"En ces temps difficiles, il convient d'accorder notre mépris avec parcimonie, tant nombreux sont les nécessiteux." Chateaubriand

dimanche 16 décembre 2012

Avenir radieux (fiction cauchemardesque)


"Que de chemin parcouru!" pensa-t-elle avec un sentiment de fierté mêlé d'orgueil. Cela faisait une vingtaine d'années maintenant que les fondations avaient été posées de la grande œuvre qui allait modifier radicalement la société française et montrer la voie aux autres, enfin à celles qui avaient assez douté de leur passé qu'on avait cru glorieux jusqu'à une certaine époque, c'était avant la grande lessive de la repentance, pour vouloir se débarrasser de ses oripeaux désormais. Certes la France n'avait pas été la première à prendre à contrepied l'ordre établi depuis des siècles et même davantage en remettant en cause les fondements de la famille. La Belgique, l'Espagne et d'autres pays en perdition l'avaient précédée dont les dirigeants avaient fait le pari du sociétal dans l'espoir de faire oublier leurs impuissances. Les uns ne pouvaient plus assurer une certaine cohésion et même une cohérence nationale, mais ça c'est désormais du passé pour tous quasiment, les autres ne savaient plus quoi faire pour éviter une paupérisation généralisée qui paraissait devoir perpétuellement s'aggraver. D'ailleurs les deux phénomènes ne manquaient pas parfois de se conjuguer. Non, la France n'avait pas été la première, mais elle se devait d'aller plus loin que les autres, et même d'effacer leurs initiatives de l'histoire. N'avait-elle pas fait de même avec sa Révolution sanguinaire en faisant oublier les révolutions anglaises qui l'avaient précédée d'un siècle au moins et qui pourtant avaient mis fin également à l'absolutisme?

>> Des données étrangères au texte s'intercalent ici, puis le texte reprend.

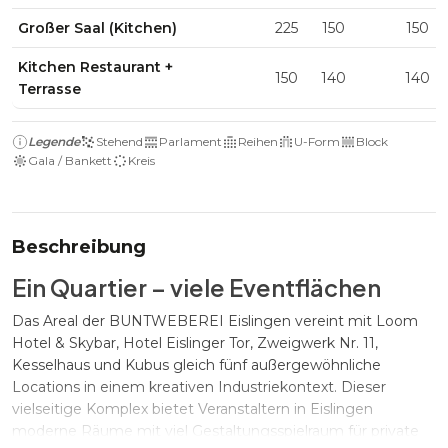
Großer Saal (Kitchen)
225
150
150
Kitchen Restaurant +
150
140
140
Terrasse
Legende
Stehend
Parlament
Reihen
U-Form
Block
Gala / Bankett
Kreis
Beschreibung
Ein Quartier – viele Eventflächen
Das Areal der BUNTWEBEREI Eislingen vereint mit Loom
Hotel & Skybar, Hotel Eislinger Tor, Zweigwerk Nr. 11,
Kesselhaus und Kubus gleich fünf außergewöhnliche
Locations in einem kreativen Industriekontext. Dieser
vielseitige Komplex bietet Veranstaltern in Eislingen
moderne Räume mit viel Gestaltungsspielraum für private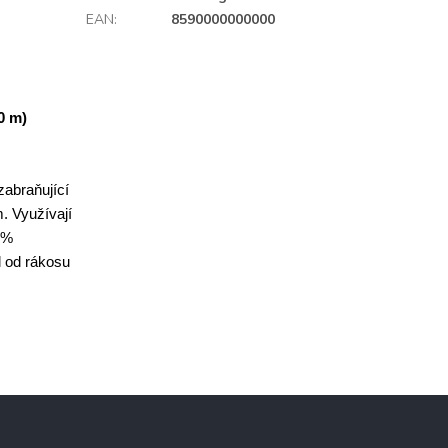
EAN
:
8590000000000
0 m)
 zabraňující
m.
Využívají
0%
l od rákosu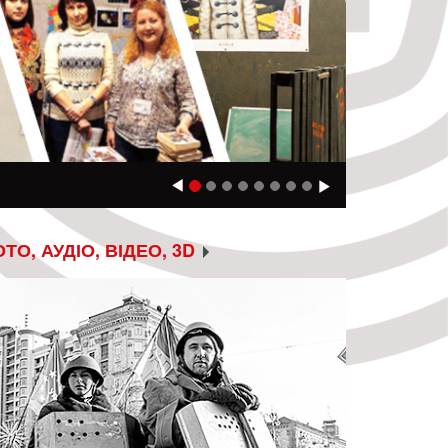
нська війна: голоси очевидців” − усноісторични
Previous
Next
ТО, АУДІО, ВІДЕО, 3D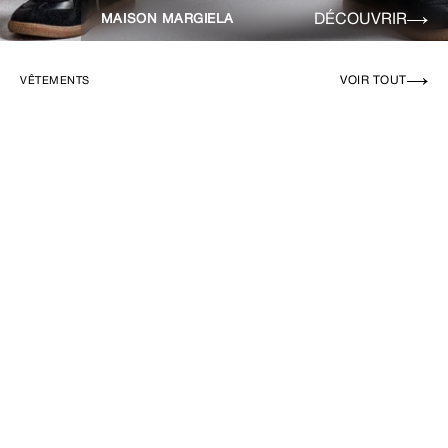
DÉCOUVRIR
MAISON MARGIELA
VOIR TOUT
VÊTEMENTS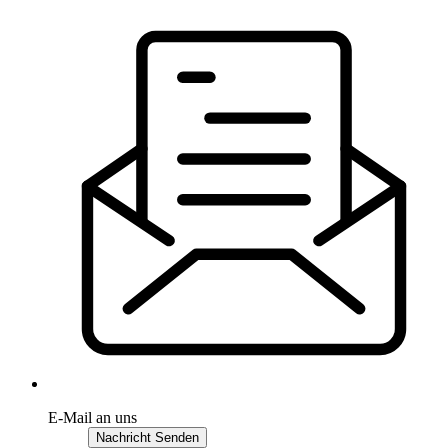
E-Mail an uns
Nachricht Senden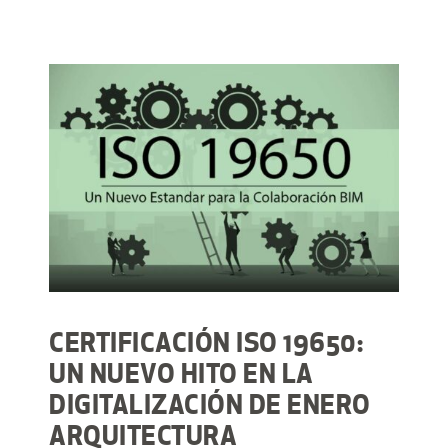
CERTIFICACIÓN ISO 19650:
UN NUEVO HITO EN LA
DIGITALIZACIÓN DE ENERO
ARQUITECTURA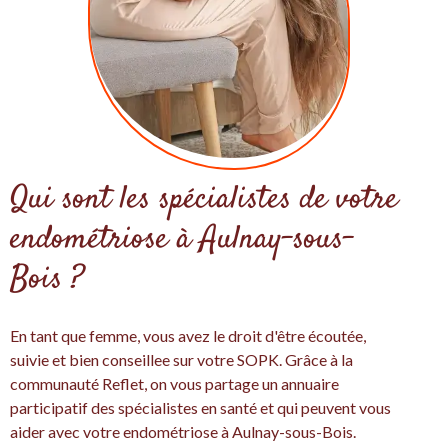
Qui sont les spécialistes de votre
endométriose à Aulnay-sous-
Bois ?
En tant que femme, vous avez le droit d'être écoutée,
suivie et bien conseillee sur votre SOPK. Grâce à la
communauté Reflet, on vous partage un annuaire
participatif des spécialistes en santé et qui peuvent vous
aider avec votre endométriose à Aulnay-sous-Bois.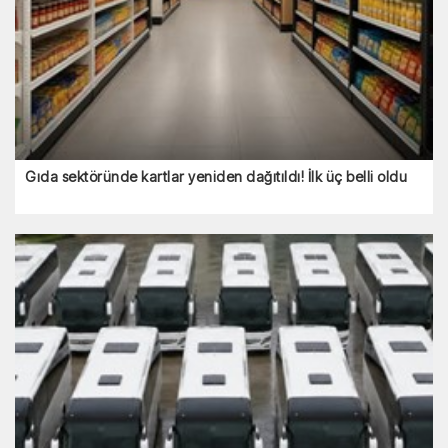
Gıda sektöründe kartlar yeniden dağıtıldı! İlk üç belli oldu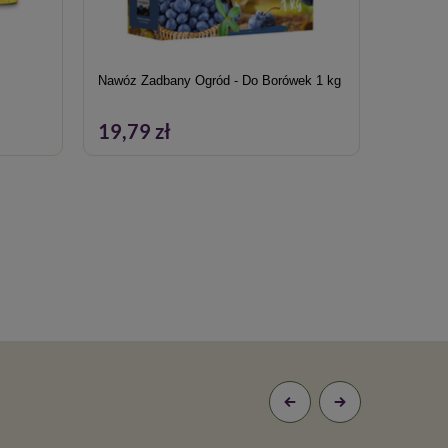
Nawóz Zadbany Ogród - Do Borówek 1 kg
Nawóz do
wybarwien
19,79 zł
17,59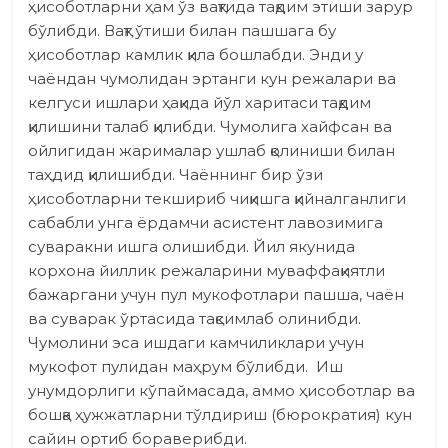
ҳисоботларни ҳам ўз вақтида тақдим этиши зарур
бўлибди. Вақт ўтиши билан пашшага бу
ҳисоботлар камлик қила бошлабди. Энди у
чаёндан чумолидан эртанги кун режалари ва
келгуси ишлари ҳақида йўл харитаси тақдим
қилишини талаб қилибди. Чумолига хайфсан ва
ойлигидан жарималар ушлаб қолиниши билан
таҳдид қилишибди. Чаённинг бир ўзи
ҳисоботларни текшириб чиқишга қийналганлиги
сабабли унга ёрдамчи асистент лавозимига
суваракни ишга олишибди. Йил якунида
корхона йиллик режаларини муваффақиятли
бажаргани учун пул мукофотлари пашша, чаён
ва суварак ўртасида тақсимлаб олинибди.
Чумолини эса ишдаги камчиликлари учун
мукофот пулидан маҳрум бўлибди. Иш
унумдорлиги кўпаймасада, аммо ҳисоботлар ва
бошқа ҳужжатларни тўлдириш (бюрократия) кун
сайин ортиб бораверибди.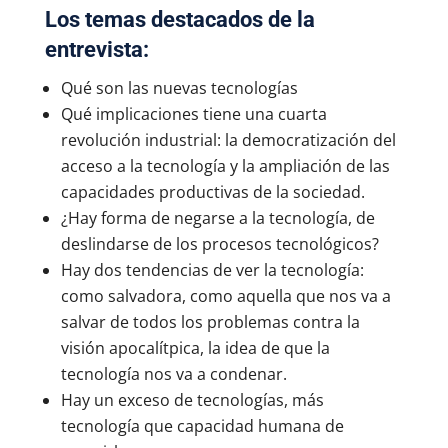
Los temas destacados de la
entrevista:
Qué son las nuevas tecnologías
Qué implicaciones tiene una cuarta
revolución industrial: la democratización del
acceso a la tecnología y la ampliación de las
capacidades productivas de la sociedad.
¿Hay forma de negarse a la tecnología, de
deslindarse de los procesos tecnológicos?
Hay dos tendencias de ver la tecnología:
como salvadora, como aquella que nos va a
salvar de todos los problemas contra la
visión apocalítpica, la idea de que la
tecnología nos va a condenar.
Hay un exceso de tecnologías, más
tecnología que capacidad humana de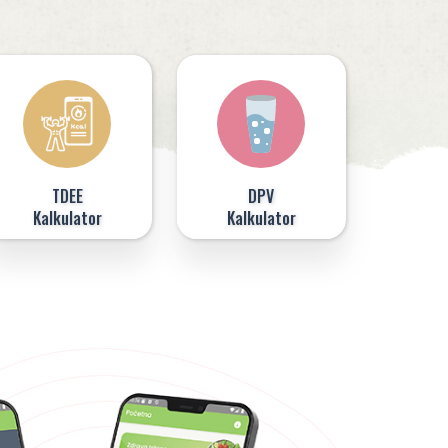
TDEE
DPV
Kalkulator
Kalkulator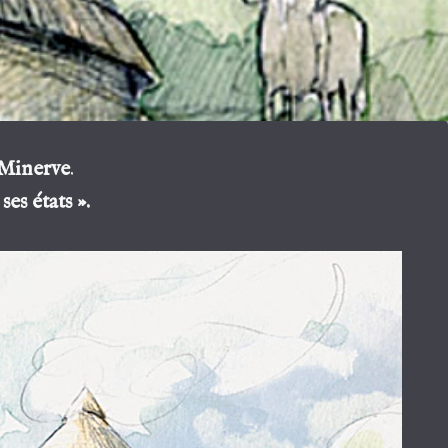
à Minerve
.
es états ».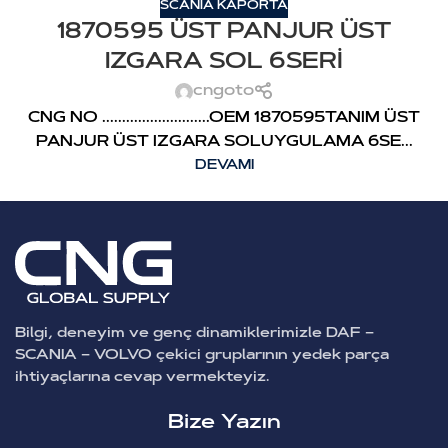
SCANIA KAPORTA
1870595 ÜST PANJUR ÜST
IZGARA SOL 6SERİ
cngoto
CNG NO ...........................OEM 1870595TANIM ÜST
PANJUR ÜST IZGARA SOLUYGULAMA 6SE...
DEVAMI
Bilgi, deneyim ve genç dinamiklerimizle DAF –
SCANIA – VOLVO çekici gruplarının yedek parça
ihtiyaçlarına cevap vermekteyiz.
Bize Yazın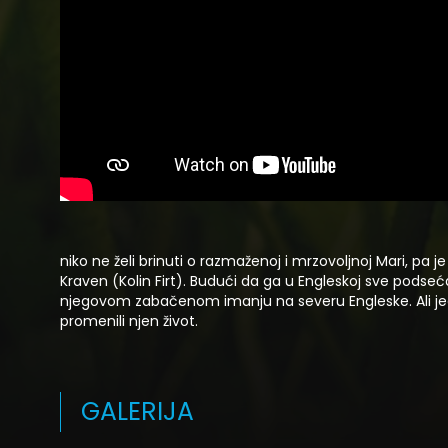
niko ne želi brinuti o razmaženoj i mrzovoljnoj Mari, pa 
Kraven (Kolin Firt). Budući da ga u Engleskoj sve pods
njegovom zabačenom imanju na severu Engleske. Ali jedn
promenili njen život.
GALERIJA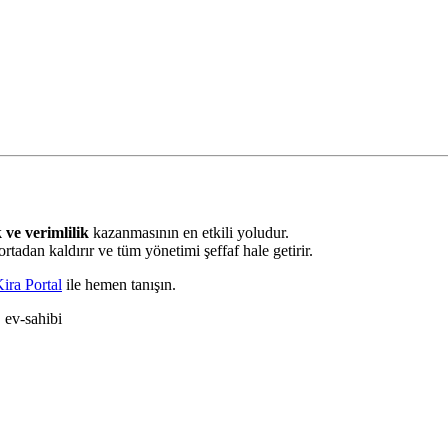
 ve verimlilik
kazanmasının en etkili yoludur.
 ortadan kaldırır ve tüm yönetimi şeffaf hale getirir.
ira Portal
ile hemen tanışın.
· ev-sahibi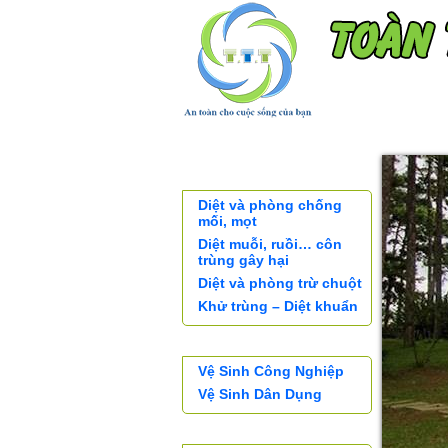
TRANG CHỦ
KHÁCH H
XỬ LÝ CÔN TRÙNG
Diệt và phòng chống
mối, mọt
Diệt muỗi, ruồi… côn
trùng gây hại
Diệt và phòng trừ chuột
Khử trùng – Diệt khuẩn
DỊCH VỤ VỆ SINH
Vệ Sinh Công Nghiệp
Vệ Sinh Dân Dụng
SẢN PHẨM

Oui elle se rappelait. Certes elle n'avait pas été un élément essentiel de l'ébranlement qui allait avoir lieu. Son seul mérite était d'avoir pris le train en marche après s'être fait confier des responsabilités qu'au fond d'elle-même, à l'époque, elle savait ne pas tout à fait mériter et devoir essentiellement à son état de femme et son origine étrangère. Ceci dit en regardant autour d'elle, elle s'était vite rassurée en comprenant qu'elle ne déparerait pas dans l'équipe qui avait été constituée en grande partie sur des fondements qui n'avaient pas grand-chose à voir avec la compétence ou le mérite. De ça les Français ne mettraient pas longtemps à se rendre compte. Juste quelques mois allaient suffire. D'où cette volonté acharnée de se manifester sur le plan sociétal qui allait pouvoir faire diverger les esprits, assez mal d'ailleurs, des problèmes éminemment essentiels que devait affronter la France en cette période trouble et qu'elle n'affronta pas préférant dans les domaines considérés abandonner sa souveraineté pour la confier à quelques technocrates souvent inconnus qui avaient quand même eu la bonne grâce de laisser aux élus nationaux les apparences du pouvoir. Enfin surtout les signes. Et aussi quelques initiatives dans le domaine sociétal, ceci d'autant plus volontiers qu'à terme ça leur fournirait un terreau favorable à l'extension de leur projet mondialiste. Entendez par là qu'un peuple coupé de ses racines, simplement sensible à sa qualité de vie, c'est-à-dire à sa capacité de consommer, est bien plus malléable qu'un autre peuple revendiquant son identité avec fierté et donc refusant les compromissions mettant en cause cette dernière. Et il fallait bien que ce fût un régime de gauche, enfin social-libéral ou démocrate qui le fît, la droite bien que comprenant des tendances franchement libérales ayant tout de même quelques scrupules à brader ouvertement l'identité nationale ou d'autres fondements ramenant les individus à autre chose que des électrons libres ou se croyant tels, mais juste axés sur la jouissance immédiate.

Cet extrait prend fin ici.